*Provided data*:
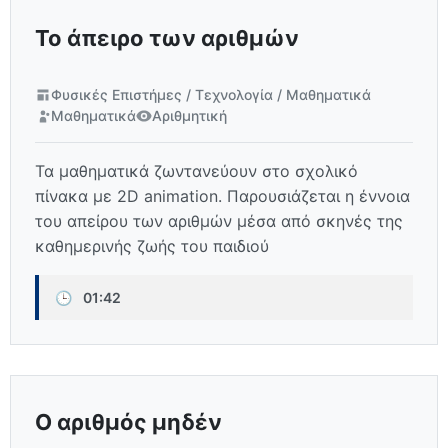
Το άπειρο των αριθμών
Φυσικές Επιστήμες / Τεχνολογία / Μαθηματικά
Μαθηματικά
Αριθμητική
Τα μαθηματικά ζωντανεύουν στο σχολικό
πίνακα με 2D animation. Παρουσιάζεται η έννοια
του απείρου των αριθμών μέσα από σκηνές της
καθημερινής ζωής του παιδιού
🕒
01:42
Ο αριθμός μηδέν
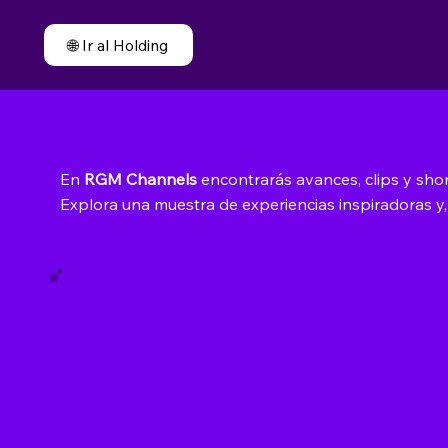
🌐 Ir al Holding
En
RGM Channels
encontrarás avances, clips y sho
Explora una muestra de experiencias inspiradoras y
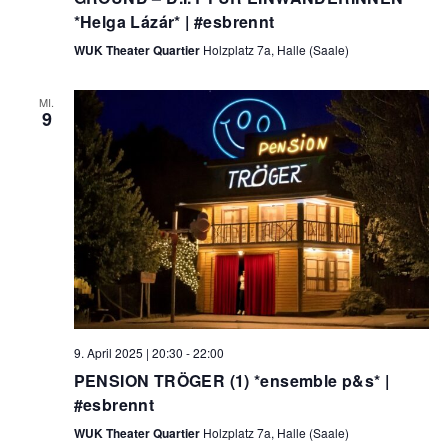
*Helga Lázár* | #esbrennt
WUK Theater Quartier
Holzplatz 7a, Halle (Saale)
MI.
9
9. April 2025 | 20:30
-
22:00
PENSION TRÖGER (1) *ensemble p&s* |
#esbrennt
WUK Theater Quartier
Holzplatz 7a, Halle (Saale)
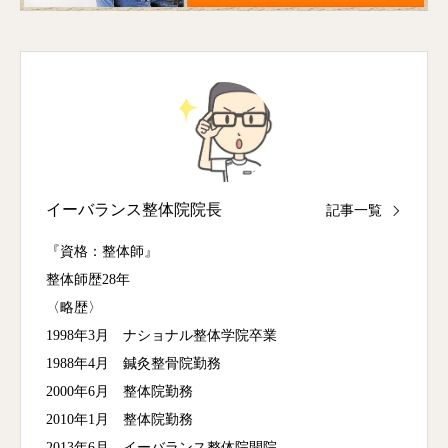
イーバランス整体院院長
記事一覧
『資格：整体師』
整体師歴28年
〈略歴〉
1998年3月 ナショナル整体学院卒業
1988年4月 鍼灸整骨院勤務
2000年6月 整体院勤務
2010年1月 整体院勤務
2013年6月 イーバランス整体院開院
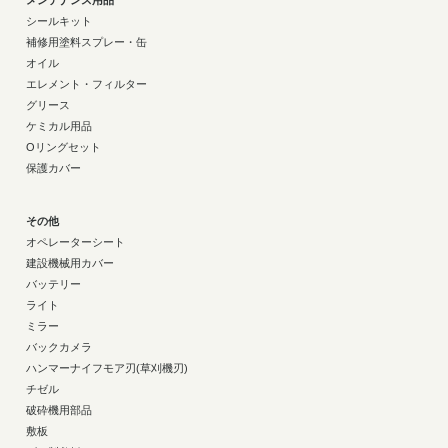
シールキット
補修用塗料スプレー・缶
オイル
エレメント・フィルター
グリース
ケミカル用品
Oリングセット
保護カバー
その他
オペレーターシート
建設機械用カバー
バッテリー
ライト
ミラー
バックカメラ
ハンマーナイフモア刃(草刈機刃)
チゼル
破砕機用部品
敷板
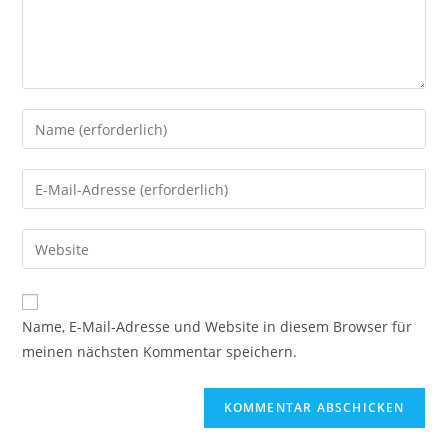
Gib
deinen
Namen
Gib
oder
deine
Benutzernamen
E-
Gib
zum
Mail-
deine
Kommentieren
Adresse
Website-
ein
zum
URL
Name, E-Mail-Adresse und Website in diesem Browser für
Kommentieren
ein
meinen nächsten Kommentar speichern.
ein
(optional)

*Requirement*:
Take every line from the data that contains the word "Mail".

*Solution to this problem*:
Mail-
Name, E-Mail-Adresse und Website in diesem Browser für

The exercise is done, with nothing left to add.